🤖 AI Summary
To address low spatial reuse (SR) efficiency and poor fairness in multi-AP coexistence scenarios envisioned for Wi-Fi 8 and beyond, this paper proposes a distributed online learning framework based on multi-agent multi-armed bandits (MA-MAB). It is the first to jointly optimize packet detection (PD) threshold adaptation and transmit power control within an MA-MAB paradigm. A decentralized reward-sharing mechanism enables AI-native, coordinator-free dynamic SR optimization. Evaluated on the Komondor simulation platform, the proposed approach achieves a 15% average throughput gain, a 210% improvement in minimum network throughput, and a maximum access delay of ≤3 ms. These results demonstrate substantial gains in spectral efficiency and user fairness under dense multi-AP deployments.
📝 Abstract
Multi-Access Point Coordination (MAPC) and Artificial Intelligence and Machine Learning (AI/ML) are expected to be key features in future Wi-Fi, such as the forthcoming IEEE 802.11bn (Wi-Fi~8) and beyond. In this paper, we explore a coordinated solution based on online learning to drive the optimization of Spatial Reuse (SR), a method that allows multiple devices to perform simultaneous transmissions by controlling interference through Packet Detect (PD) adjustment and transmit power control. In particular, we focus on a Multi-Agent Multi-Armed Bandit (MA-MAB) setting, where multiple decision-making agents concurrently configure SR parameters from coexisting networks by leveraging the MAPC framework, and study various algorithms and reward-sharing mechanisms.
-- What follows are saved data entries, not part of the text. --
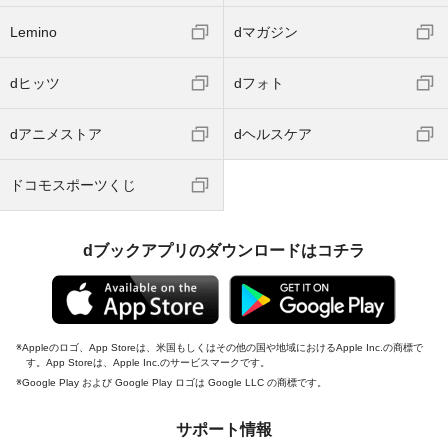
Lemino
dマガジン
dヒッツ
dフォト
dアニメストア
dヘルスケア
ドコモスポーツくじ
dブックアプリのダウンロードはコチラ
Appleのロゴ、App Storeは、米国もしくはその他の国や地域におけるApple Inc.の商標で
す。App Storeは、Apple Inc.のサービスマークです。
Google Play および Google Play ロゴは Google LLC の商標です。
サポート情報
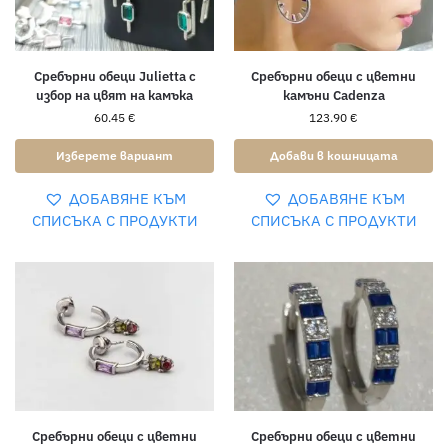
Сребърни обеци Julietta с
Сребърни обеци с цветни
избор на цвят на камъка
камъни Cadenza
60.45
€
123.90
€
Изберете вариант
Добави в кошницата
ДОБАВЯНЕ КЪМ
ДОБАВЯНЕ КЪМ
СПИСЪКА С ПРОДУКТИ
СПИСЪКА С ПРОДУКТИ
Сребърни обеци с цветни
Сребърни обеци с цветни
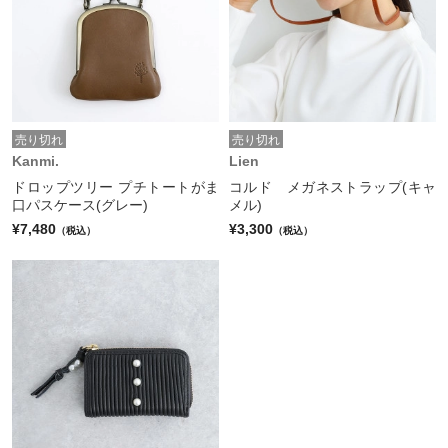
売り切れ
売り切れ
Kanmi.
Lien
ドロップツリー プチトートがま
コルド メガネストラップ(キャ
口パスケース(グレー)
メル)
¥7,480
¥3,300
（税込）
（税込）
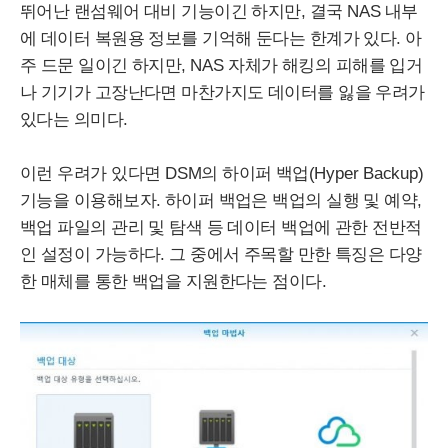
뛰어난 랜섬웨어 대비 기능이긴 하지만, 결국
NAS
내부
에 데이터 복원용 정보를 기억해 둔다는 한계가 있다. 아
주 드문 일이긴 하지만,
NAS
자체가 해킹의 피해를 입거
나 기기가 고장난다면 마찬가지도 데이터를 잃을 우려가
있다는 의미다.
이런 우려가 있다면
DSM
의 하이퍼 백업(
Hyper
Backup
)
기능을 이용해보자. 하이퍼 백업은 백업의 실행 및 예약,
백업 파일의 관리 및 탐색 등 데이터 백업에 관한 전반적
인 설정이 가능하다. 그 중에서 주목할 만한 특징은 다양
한 매체를 통한 백업을 지원한다는 점이다.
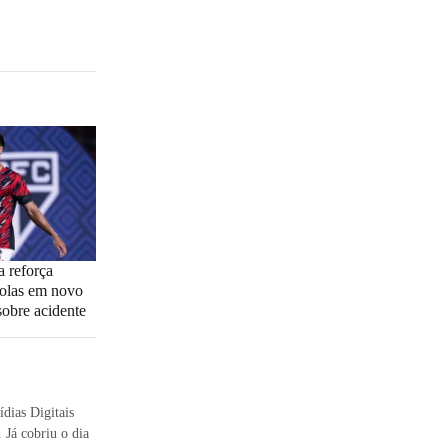
a reforça
colas em novo
obre acidente
dias Digitais
 Já cobriu o dia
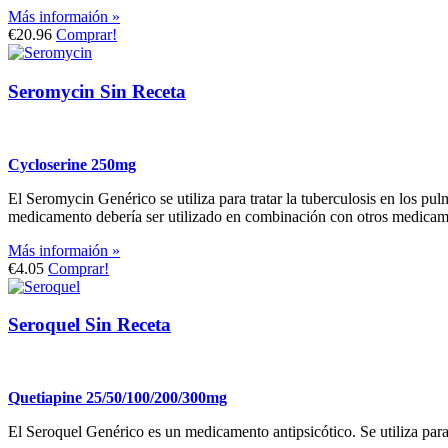
Más informaión »
€20.96
Comprar!
Seromycin Sin Receta
Cycloserine 250mg
El Seromycin Genérico se utiliza para tratar la tuberculosis en los pu
medicamento debería ser utilizado en combinación con otros medicam
Más informaión »
€4.05
Comprar!
Seroquel Sin Receta
Quetiapine 25/50/100/200/300mg
El Seroquel Genérico es un medicamento antipsicótico. Se utiliza para t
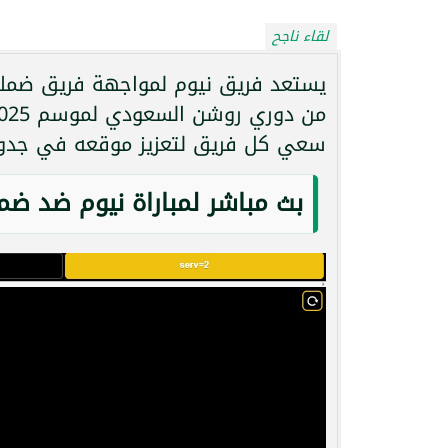
لقاء ناجح
يستعد فريق نيوم لمواجهة فريق ضمك 
سعي كل فريق لتعزيز موقعه في جدول 
بث مباشر لمباراة نيوم ضد ض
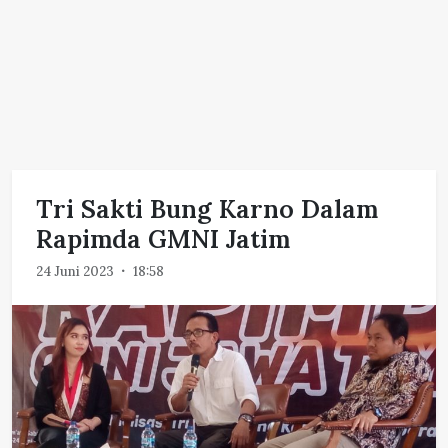
Tri Sakti Bung Karno Dalam
Rapimda GMNI Jatim
24 Juni 2023
18:58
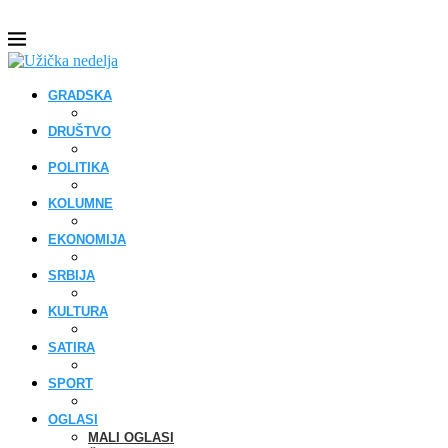
GRADSKA
DRUŠTVO
POLITIKA
KOLUMNE
EKONOMIJA
SRBIJA
KULTURA
SATIRA
SPORT
OGLASI
MALI OGLASI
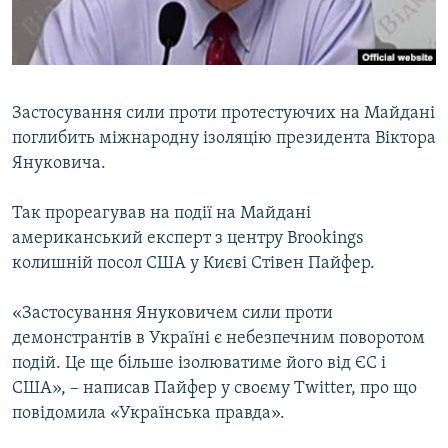
ВІДЕОУРОКИ «ELIFBE»
Русский
СВІДЧЕННЯ ОКУПАЦІЇ
Qırımtatar
УКРАЇНСЬКА ПРОБЛЕМА КРИМУ
Застосування сили проти протестуючих на Майдані
ДОЛУЧАЙСЯ!
ІНФОГРАФІКА
поглибить міжнародну ізоляцію президента Віктора
Януковича.
Так прореагував на події на Майдані
Усі сайти RFE/RL
американський експерт з центру Brookings
колишній посол США у Києві Стівен Пайфер.
«Застосування Януковичем сили проти
демонстрантів в Україні є небезпечним поворотом
подій. Це ще більше ізолюватиме його від ЄС і
США», – написав Пайфер у своєму Twitter, про що
повідомила «Українська правда».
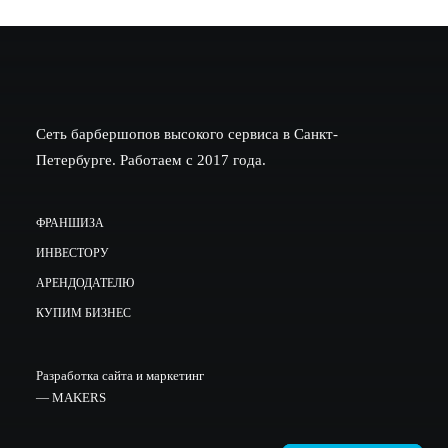
Сеть барбершопов высокого сервиса в Санкт-
Петербурге. Работаем с 2017 года.
ФРАНШИЗА
ИНВЕСТОРУ
АРЕНДОДАТЕЛЮ
КУПИМ БИЗНЕС
Разработка сайта и маркетинг
—
MAKERS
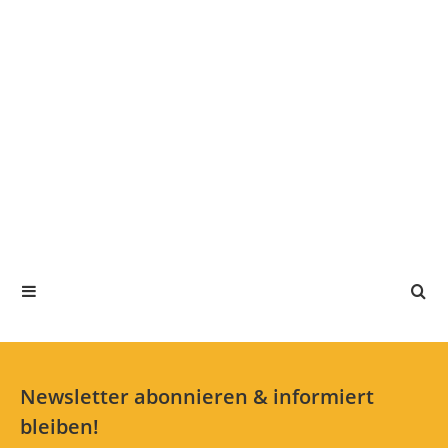
Newsletter abonnieren & informiert
bleiben!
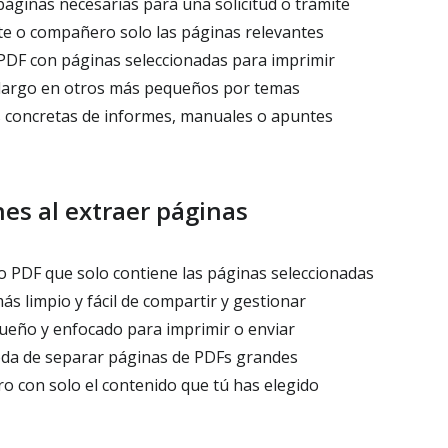
páginas necesarias para una solicitud o trámite
nte o compañero solo las páginas relevantes
DF con páginas seleccionadas para imprimir
largo en otros más pequeños por temas
 concretas de informes, manuales o apuntes
es al extraer páginas
 PDF que solo contiene las páginas seleccionadas
 limpio y fácil de compartir y gestionar
eño y enfocado para imprimir o enviar
a de separar páginas de PDFs grandes
o con solo el contenido que tú has elegido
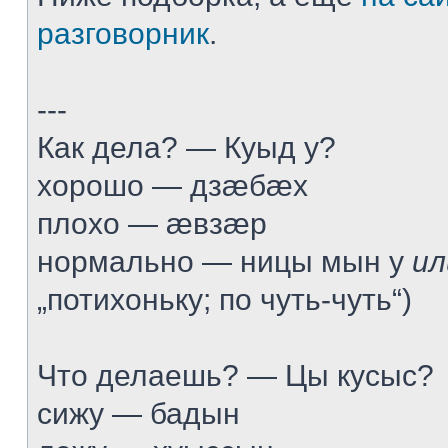
разговорник
.
---
Как дела? — Куыд у?
хорошо — дзæбæх
плохо — æвзæр
нормально — ницы мын у
ил
„потихоньку; по чуть-чуть“)
Что делаешь? — Цы кусыс?
сижу — бадын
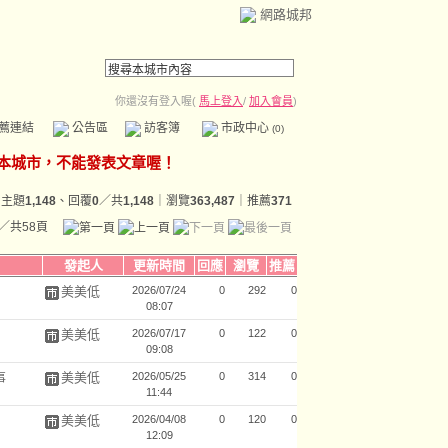
網路城邦
你還沒有登入喔(
馬上登入
/
加入會員
)
薦連結
公告區
訪客簿
市政中心
(0)
主題
1,148
、回覆
0
／共
1,148
｜瀏覽
363,487
｜推薦
371
／共58頁
發起人
更新時間
回應
瀏覽
推薦
美美低
2026/07/24
0
292
0
08:07
美美低
2026/07/17
0
122
0
09:08
事
美美低
2026/05/25
0
314
0
11:44
美美低
2026/04/08
0
120
0
12:09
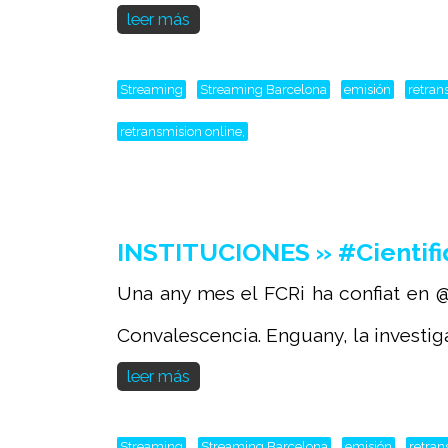
leer más
Streaming
Streaming Barcelona
emisión
retran
retransmision online,
INSTITUCIONES » #Cientifi
Una any mes el FCRi ha confiat en @
Convalescencia. Enguany, la investiga
leer más
Streaming
Streaming Barcelona
emisión
retran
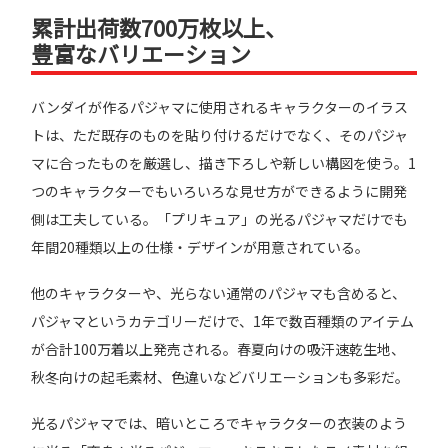
累計出荷数700万枚以上、
豊富なバリエーション
バンダイが作るパジャマに使用されるキャラクターのイラス
トは、ただ既存のものを貼り付けるだけでなく、そのパジャ
マに合ったものを厳選し、描き下ろしや新しい構図を使う。1
つのキャラクターでもいろいろな見せ方ができるように開発
側は工夫している。「プリキュア」の光るパジャマだけでも
年間20種類以上の仕様・デザインが用意されている。
他のキャラクターや、光らない通常のパジャマも含めると、
パジャマというカテゴリーだけで、1年で数百種類のアイテム
が合計100万着以上発売される。春夏向けの吸汗速乾生地、
秋冬向けの起毛素材、色違いなどバリエーションも多彩だ。
光るパジャマでは、暗いところでキャラクターの衣装のよう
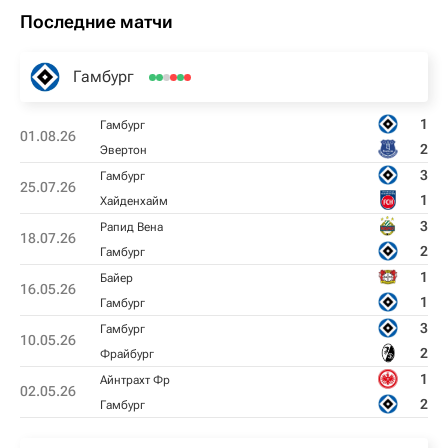
Последние матчи
Гамбург
1
Гамбург
01.08.26
2
Эвертон
3
Гамбург
25.07.26
1
Хайденхайм
3
Рапид Вена
18.07.26
2
Гамбург
1
Байер
16.05.26
1
Гамбург
3
Гамбург
10.05.26
2
Фрайбург
1
Айнтрахт Фр
02.05.26
2
Гамбург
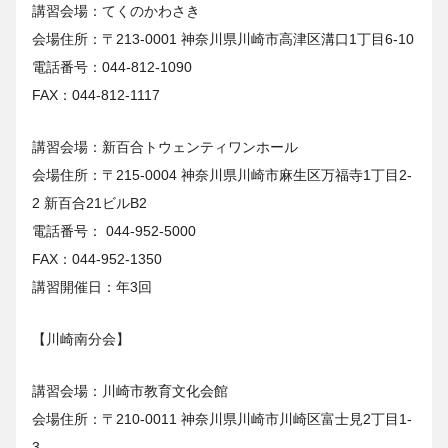
講習会場：てくのかわさき
会場住所：〒213-0001 神奈川県川崎市高津区溝口1丁目6-10
電話番号：044-812-1090
FAX：044-812-1117
講習会場：新百合トウェンティワンホール
会場住所：〒215-0004 神奈川県川崎市麻生区万福寺1丁目2-
2 新百合21ビルB2
電話番号： 044-952-5000
FAX：044-952-1350
講習開催日：年3回
【川崎南分会】
講習会場：川崎市教育文化会館
会場住所：〒210-0011 神奈川県川崎市川崎区富士見2丁目1-
3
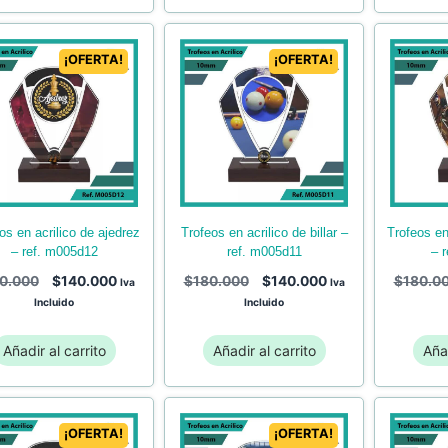
¡OFERTA!
¡OFERTA!
trofeos en acrilico de downhill
trofeos en acrilico de billar –
– ref. m005d12
– 
ref. m005d11
0.000
$
140.000
$
180.0
$
180.000
$
140.000
Iva
Iva
Incluido
Incluido
Añadir al carrito
Añadir al carrito
Añad
¡OFERTA!
¡OFERTA!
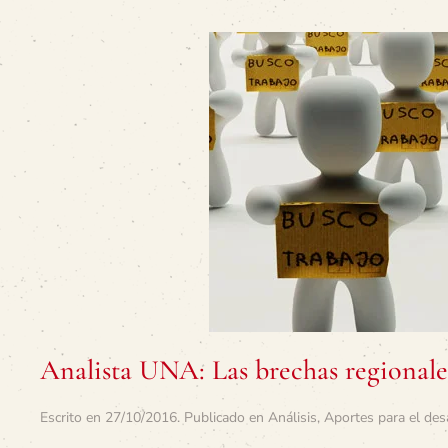
Analista UNA: Las brechas regionales
Escrito en
27/10/2016
. Publicado en
Análisis
,
Aportes para el des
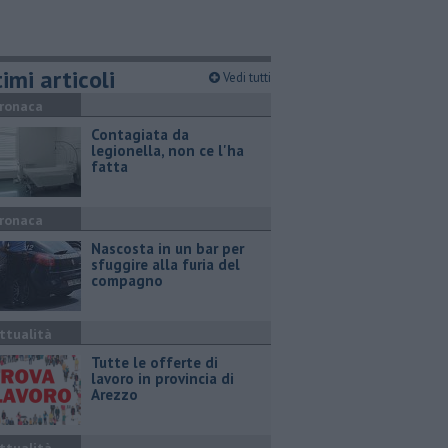
imi articoli
Vedi tutti
ronaca
Contagiata da
legionella, non ce l'ha
fatta
ronaca
Nascosta in un bar per
sfuggire alla furia del
compagno
ttualità
​Tutte le offerte di
lavoro in provincia di
Arezzo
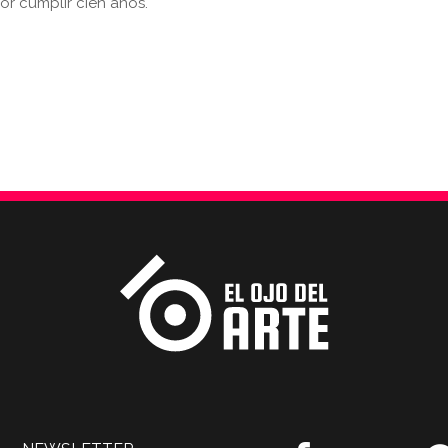
por cumplir cien años.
We evaluate different MA-MAB implementations using Komondor, a well-adopted Wi-Fi simulator, and demonstrate that AI-native SR enabled by coordinated MABs can improve the network performance over current Wi-Fi operation: mean throughput increases by 15%, fairness is improved by increasing the minimum throughput across the network by 210%, while the maximum access delay is kept below 3 ms.